Donald C. Lockhart, Assistant United States Attorney, with whom Peter F. Neronha, United States Attorney, was on brief, for appellee.


Before LYNCH, Chief Judge, SOUTER, Associate Justice,* and LIPEZ, Circuit Judge.

[697 F.3d 23]



LIPEZ, Circuit Judge.

After a jury trial in the United States District Court for the District of Rhode Island, Robert Ciresi, a seventy-eight-year-old North Providence attorney, was convicted on bribery, extortion, and conspiracy charges stemming from his involvement in a scheme to purchase the votes of three corrupt town councilmen on two zoning matters.
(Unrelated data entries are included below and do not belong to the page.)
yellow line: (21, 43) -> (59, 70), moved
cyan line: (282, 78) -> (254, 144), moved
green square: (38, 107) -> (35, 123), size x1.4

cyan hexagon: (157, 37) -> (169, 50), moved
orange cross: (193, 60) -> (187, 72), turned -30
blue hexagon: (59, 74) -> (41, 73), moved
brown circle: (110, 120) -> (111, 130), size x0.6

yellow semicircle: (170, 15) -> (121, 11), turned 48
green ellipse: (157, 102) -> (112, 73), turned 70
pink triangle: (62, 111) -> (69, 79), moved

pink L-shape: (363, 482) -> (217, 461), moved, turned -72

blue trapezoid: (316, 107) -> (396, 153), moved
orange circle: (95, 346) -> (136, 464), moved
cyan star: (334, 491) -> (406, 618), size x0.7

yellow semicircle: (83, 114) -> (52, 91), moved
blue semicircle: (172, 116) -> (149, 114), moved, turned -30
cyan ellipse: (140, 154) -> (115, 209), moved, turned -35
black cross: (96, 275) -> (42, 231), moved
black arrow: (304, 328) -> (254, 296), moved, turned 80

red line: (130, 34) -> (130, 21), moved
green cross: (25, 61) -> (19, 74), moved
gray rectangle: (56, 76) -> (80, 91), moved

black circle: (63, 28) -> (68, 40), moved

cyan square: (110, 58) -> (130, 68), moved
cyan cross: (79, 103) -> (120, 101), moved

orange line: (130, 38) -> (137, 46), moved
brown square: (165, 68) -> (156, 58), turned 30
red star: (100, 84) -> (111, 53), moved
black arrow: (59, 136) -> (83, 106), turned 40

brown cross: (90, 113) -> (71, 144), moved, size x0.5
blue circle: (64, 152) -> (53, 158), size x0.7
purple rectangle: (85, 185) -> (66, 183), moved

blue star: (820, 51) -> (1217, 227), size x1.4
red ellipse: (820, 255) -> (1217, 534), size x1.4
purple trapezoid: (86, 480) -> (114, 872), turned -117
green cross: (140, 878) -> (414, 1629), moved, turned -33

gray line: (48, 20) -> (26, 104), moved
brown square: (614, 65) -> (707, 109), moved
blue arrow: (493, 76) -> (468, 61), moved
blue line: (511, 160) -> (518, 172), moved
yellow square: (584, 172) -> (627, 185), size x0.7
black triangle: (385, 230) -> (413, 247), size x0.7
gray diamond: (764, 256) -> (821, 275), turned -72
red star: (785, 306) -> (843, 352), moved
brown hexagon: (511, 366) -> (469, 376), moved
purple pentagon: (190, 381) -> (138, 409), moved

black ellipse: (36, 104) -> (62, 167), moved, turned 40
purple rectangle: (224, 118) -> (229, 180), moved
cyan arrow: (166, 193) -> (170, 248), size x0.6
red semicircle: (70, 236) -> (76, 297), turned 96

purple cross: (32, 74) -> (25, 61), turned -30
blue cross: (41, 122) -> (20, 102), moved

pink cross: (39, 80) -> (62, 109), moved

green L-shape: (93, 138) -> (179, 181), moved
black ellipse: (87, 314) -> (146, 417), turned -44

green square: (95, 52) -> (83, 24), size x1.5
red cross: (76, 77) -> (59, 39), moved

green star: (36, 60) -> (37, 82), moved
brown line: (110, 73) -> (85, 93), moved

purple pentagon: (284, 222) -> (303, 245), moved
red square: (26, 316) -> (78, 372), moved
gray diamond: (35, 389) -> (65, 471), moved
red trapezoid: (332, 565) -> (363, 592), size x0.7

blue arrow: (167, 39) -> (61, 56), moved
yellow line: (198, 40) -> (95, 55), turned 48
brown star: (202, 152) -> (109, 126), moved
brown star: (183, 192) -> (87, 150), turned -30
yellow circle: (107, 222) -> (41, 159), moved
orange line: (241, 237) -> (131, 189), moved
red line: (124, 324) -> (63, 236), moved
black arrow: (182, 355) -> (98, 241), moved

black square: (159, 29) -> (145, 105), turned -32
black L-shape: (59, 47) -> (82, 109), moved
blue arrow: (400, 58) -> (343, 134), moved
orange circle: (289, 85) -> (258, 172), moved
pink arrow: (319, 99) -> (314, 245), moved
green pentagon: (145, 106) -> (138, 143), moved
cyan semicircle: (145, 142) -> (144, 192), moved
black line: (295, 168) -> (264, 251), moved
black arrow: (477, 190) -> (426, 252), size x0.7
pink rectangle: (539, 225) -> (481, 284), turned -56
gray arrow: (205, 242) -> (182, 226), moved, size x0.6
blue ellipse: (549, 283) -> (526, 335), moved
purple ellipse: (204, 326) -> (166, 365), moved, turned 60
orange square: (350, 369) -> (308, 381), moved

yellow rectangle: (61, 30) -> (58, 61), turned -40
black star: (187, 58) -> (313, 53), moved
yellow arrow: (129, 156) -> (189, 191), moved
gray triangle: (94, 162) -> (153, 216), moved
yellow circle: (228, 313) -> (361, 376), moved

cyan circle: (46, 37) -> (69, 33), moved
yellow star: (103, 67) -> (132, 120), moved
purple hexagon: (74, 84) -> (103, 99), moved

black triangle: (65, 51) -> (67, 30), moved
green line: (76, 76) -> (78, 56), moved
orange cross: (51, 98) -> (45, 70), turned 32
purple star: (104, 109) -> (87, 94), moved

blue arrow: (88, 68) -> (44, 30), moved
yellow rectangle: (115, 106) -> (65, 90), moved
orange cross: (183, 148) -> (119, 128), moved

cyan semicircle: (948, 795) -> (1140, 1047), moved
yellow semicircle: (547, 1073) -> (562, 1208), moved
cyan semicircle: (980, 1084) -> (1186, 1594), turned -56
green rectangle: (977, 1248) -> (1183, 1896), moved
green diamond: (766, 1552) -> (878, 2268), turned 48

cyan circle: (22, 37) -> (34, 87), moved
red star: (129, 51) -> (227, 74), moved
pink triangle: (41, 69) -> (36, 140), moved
During the trial, the district court admitted into evidence under Federal Rule of Evidence 801(d)(2)(E) a number of recorded statements about Ciresi made by one of the councilmen to a government informant. On appeal, in seeking a new trial, Ciresi argues that some of these statements should have been excluded as hearsay, and challenges the admission of all the statements on constitutional grounds under the Sixth Amendment's Confrontation Clause. He also claims that the district court erred in calculating his sentence under the United States Sentencing Guidelines (“Guidelines”). We affirm.

I.
A. Factual Background

We set forth the facts in the light most favorable to the jury's verdict. See United States v. Rodríguez–Rodríguez, 663 F.3d 53, 55 (1st Cir.2011); United States v. Mitchell, 596 F.3d 18, 20 n. 1 (1st Cir.2010).

1. The Supermarket Bribe

In the fall of 2008, Richard Baccari, a commercial developer represented by Ciresi, applied to the seven-member North Providence Town Council (“Town Council”) to rezone a plot of residential land on which he hoped to build a supermarket. Shortly thereafter, a local official overheard one of the councilmen, John Zambarano, telling another councilman, Raymond Douglas, that he was eager to approve Baccari's application because he “could really use the money.” Zambarano's comment was relayed by the local official to the Federal Bureau of Investigation (“FBI”), which enlisted another councilman, Paul Caranci, to join the extortion scheme as a government informant. Caranci was directed to record his conversations with Zambarano, Douglas, and Joseph Burchfield, the third corrupt councilman.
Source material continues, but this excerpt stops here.